> WHAT THE TASK ASKS: Pull every line containing "статті" from the listing.

☆ ☆ ☆ ☆ ☆ ☆ ☆

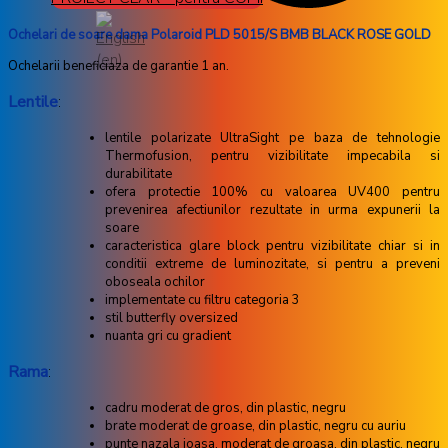
Ochelari de soare dama Polaroid PLD 5015/S BMB BLACK ROSE GOLD
Ochelarii beneficiaza de garantie 1 an.
Lentile
:
lentile polarizate UltraSight pe baza de tehnologie
Thermofusion, pentru vizibilitate impecabila si
durabilitate
ofera protectie 100% cu valoarea UV400 pentru
prevenirea afectiunilor rezultate in urma expunerii la
soare
caracteristica glare block pentru vizibilitate chiar si in
conditii extreme de luminozitate, si pentru a preveni
oboseala ochilor
implementate cu filtru categoria 3
stil butterfly oversized
nuanta gri cu gradient
Rama
:
cadru moderat de gros, din plastic, negru
brate moderat de groase, din plastic, negru cu auriu
punte nazala joasa, moderat de groasa, din plastic, negru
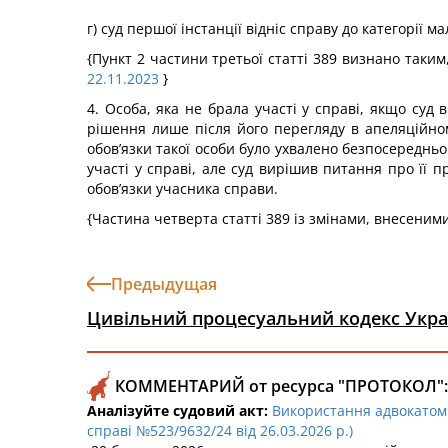
г) суд першої інстанції відніс справу до категорії 
{Пункт 2 частини третьої статті 389 визнано таким
22.11.2023
}
4. Особа, яка не брала участі у справі, якщо суд 
рішення лише після його перегляду в апеляційном
обов’язки такої особи було ухвалено безпосередньо
участі у справі, але суд вирішив питання про її п
обов’язки учасника справи.
{Частина четверта статті 389 із змінами, внесеним
Предыдущая
Цивільний процесуальний кодекс Укра
КОММЕНТАРИЙ от ресурса "ПРОТОКОЛ":
Аналізуйте судовий акт:
Використання адвокатом 
справі №523/9632/24 від 26.03.2026 р.)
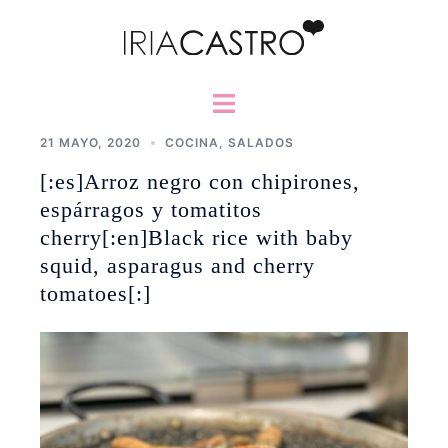
Saltar
al
contenido
Alternar
menú
21 MAYO, 2020
COCINA
,
SALADOS
[:es]Arroz negro con chipirones,
espárragos y tomatitos
cherry[:en]Black rice with baby
squid, asparagus and cherry
tomatoes[:]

☆ ☆ ☆ ☆ ☆ ☆ ☆

> ANSWER TO THIS TASK:
{Пункт 2 частини третьої статті 389 визнано таким
{Частина четверта статті 389 із змінами, внесеним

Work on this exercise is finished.